Look through the material below and give the number of lines where the string "BUSCAR" appears, without any other words.
•••••
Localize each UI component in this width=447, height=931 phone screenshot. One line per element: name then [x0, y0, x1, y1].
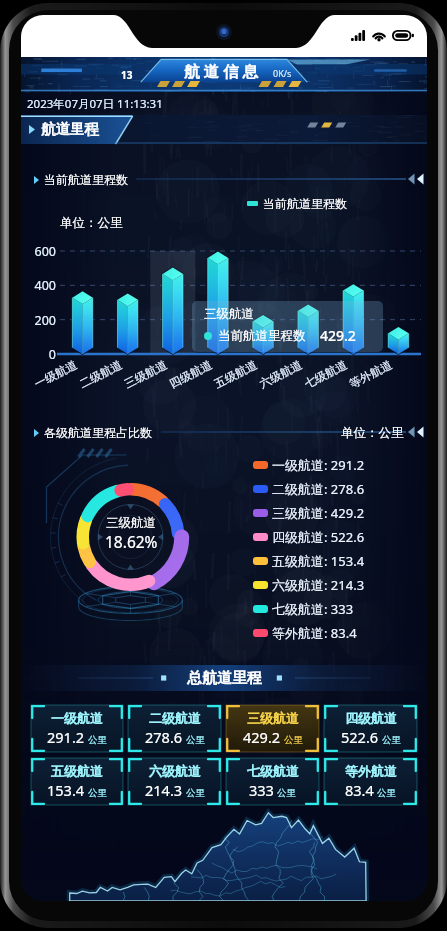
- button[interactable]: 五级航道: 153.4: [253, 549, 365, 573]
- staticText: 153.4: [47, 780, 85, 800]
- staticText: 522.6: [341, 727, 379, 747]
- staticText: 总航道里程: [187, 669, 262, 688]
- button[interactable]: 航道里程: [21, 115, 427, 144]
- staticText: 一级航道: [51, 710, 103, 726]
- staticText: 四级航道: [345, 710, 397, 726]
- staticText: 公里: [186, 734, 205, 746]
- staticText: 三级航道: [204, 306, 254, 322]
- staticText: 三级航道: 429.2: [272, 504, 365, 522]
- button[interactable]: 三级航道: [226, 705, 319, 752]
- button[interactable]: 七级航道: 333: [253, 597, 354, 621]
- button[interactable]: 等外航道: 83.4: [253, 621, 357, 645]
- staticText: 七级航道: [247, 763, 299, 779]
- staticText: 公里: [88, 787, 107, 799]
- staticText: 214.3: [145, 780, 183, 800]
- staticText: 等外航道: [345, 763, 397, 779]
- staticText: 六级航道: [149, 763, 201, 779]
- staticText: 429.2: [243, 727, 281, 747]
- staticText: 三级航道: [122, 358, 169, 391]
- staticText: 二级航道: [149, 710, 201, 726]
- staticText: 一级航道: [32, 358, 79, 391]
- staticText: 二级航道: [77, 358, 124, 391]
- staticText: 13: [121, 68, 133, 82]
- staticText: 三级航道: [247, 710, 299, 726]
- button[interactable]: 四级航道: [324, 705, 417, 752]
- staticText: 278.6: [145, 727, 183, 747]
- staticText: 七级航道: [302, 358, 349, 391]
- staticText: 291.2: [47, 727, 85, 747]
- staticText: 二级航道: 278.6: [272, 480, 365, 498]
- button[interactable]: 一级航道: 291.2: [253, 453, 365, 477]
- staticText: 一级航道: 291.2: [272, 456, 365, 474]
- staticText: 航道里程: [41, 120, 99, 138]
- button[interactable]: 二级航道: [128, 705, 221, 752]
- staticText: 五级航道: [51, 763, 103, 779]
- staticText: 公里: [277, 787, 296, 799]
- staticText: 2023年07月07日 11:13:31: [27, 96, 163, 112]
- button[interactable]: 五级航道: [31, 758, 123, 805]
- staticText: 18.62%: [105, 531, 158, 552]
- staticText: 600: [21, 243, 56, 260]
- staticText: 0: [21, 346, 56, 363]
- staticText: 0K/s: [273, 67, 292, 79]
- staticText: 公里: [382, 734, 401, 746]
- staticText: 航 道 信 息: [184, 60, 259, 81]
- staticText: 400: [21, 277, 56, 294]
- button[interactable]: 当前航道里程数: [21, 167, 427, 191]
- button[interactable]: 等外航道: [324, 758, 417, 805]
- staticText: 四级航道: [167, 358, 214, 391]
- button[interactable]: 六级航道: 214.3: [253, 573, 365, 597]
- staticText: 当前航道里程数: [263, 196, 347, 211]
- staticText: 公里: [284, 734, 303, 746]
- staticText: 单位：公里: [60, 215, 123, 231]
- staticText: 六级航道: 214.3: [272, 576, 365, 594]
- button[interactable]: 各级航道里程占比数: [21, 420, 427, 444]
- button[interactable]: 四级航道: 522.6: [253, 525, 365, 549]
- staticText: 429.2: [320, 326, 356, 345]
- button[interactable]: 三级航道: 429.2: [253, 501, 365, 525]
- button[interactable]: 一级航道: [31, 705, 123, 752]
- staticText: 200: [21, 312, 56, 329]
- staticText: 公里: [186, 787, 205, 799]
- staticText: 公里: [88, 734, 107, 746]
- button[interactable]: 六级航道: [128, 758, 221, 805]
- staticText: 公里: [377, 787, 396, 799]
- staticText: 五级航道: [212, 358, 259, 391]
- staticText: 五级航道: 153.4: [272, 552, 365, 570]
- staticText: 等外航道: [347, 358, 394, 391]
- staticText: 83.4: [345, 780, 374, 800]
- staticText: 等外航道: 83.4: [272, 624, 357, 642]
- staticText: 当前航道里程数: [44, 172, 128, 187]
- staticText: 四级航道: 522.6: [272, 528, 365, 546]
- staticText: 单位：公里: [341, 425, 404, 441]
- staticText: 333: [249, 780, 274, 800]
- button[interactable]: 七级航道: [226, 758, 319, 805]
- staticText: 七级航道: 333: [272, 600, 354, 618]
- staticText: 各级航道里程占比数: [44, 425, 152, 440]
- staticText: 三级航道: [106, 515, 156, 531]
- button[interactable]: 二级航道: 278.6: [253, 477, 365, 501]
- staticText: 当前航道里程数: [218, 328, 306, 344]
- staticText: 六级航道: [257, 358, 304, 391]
•••••
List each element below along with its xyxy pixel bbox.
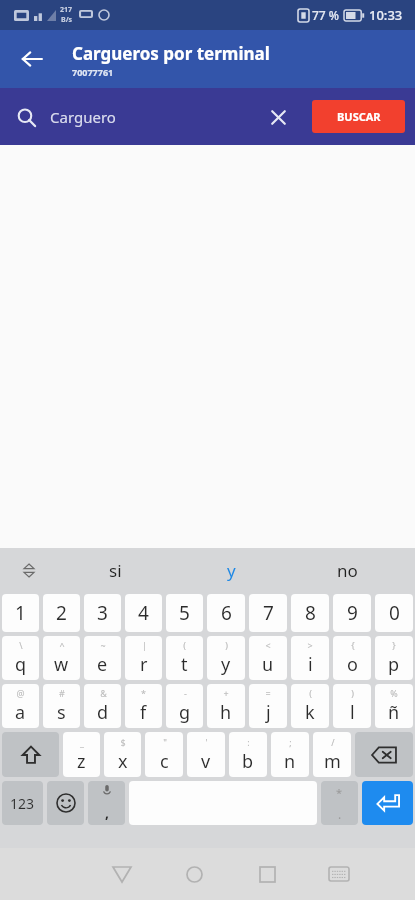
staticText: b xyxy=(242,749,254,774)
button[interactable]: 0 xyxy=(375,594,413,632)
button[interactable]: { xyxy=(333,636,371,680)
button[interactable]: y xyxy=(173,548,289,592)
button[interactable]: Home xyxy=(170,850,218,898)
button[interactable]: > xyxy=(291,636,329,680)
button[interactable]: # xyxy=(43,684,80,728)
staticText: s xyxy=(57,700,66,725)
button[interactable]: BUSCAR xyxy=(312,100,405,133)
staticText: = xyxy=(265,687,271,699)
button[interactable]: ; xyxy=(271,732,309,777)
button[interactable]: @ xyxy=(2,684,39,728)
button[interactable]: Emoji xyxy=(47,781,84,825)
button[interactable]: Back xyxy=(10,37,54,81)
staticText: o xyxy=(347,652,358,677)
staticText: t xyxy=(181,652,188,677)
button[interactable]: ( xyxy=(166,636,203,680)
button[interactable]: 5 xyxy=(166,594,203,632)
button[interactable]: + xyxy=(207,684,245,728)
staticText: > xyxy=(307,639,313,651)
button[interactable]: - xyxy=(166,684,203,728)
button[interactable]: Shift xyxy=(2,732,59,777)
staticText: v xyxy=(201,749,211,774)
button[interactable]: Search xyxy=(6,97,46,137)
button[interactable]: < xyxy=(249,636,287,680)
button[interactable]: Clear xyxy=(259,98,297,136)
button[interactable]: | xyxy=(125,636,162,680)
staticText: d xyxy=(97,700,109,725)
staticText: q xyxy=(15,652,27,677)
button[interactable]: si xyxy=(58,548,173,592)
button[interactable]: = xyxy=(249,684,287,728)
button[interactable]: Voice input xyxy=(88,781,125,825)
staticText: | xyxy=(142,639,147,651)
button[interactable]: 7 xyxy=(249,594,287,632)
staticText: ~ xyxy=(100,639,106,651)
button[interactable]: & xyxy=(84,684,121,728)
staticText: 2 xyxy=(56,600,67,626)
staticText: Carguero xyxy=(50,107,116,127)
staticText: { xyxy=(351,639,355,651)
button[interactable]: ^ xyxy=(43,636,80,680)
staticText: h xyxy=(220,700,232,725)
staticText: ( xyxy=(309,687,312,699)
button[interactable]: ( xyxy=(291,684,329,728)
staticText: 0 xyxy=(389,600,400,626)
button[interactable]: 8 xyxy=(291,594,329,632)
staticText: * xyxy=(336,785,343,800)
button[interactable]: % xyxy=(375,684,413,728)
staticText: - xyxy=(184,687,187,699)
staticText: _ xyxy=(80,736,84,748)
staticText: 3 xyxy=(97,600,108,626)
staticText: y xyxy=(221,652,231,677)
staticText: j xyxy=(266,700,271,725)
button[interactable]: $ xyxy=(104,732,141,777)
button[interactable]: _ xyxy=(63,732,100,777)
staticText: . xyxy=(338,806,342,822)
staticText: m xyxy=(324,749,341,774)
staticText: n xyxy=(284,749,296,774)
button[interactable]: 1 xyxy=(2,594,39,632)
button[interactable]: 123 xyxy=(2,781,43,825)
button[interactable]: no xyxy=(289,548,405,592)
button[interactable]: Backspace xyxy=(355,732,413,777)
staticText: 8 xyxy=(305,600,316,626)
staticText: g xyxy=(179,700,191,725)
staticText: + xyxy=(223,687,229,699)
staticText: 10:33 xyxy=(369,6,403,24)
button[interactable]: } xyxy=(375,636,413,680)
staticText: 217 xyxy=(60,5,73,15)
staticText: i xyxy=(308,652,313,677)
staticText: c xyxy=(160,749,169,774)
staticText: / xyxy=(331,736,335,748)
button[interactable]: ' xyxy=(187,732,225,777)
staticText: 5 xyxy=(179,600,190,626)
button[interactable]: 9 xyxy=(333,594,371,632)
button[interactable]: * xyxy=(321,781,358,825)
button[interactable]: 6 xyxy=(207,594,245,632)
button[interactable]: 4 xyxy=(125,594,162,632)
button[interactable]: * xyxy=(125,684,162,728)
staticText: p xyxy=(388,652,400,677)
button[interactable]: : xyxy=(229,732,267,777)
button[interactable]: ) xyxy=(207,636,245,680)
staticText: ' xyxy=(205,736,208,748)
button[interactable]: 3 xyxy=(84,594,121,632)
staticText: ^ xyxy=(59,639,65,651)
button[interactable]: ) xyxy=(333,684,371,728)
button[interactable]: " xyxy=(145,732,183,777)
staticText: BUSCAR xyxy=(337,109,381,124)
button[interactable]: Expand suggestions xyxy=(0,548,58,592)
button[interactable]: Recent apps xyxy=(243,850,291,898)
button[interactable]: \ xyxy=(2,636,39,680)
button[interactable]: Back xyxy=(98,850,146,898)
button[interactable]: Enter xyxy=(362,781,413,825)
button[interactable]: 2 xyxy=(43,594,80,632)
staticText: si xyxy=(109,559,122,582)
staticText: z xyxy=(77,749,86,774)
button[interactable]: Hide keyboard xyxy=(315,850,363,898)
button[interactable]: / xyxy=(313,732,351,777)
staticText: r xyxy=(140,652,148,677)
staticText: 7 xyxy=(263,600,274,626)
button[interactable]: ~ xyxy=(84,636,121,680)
•••••
Response below => 2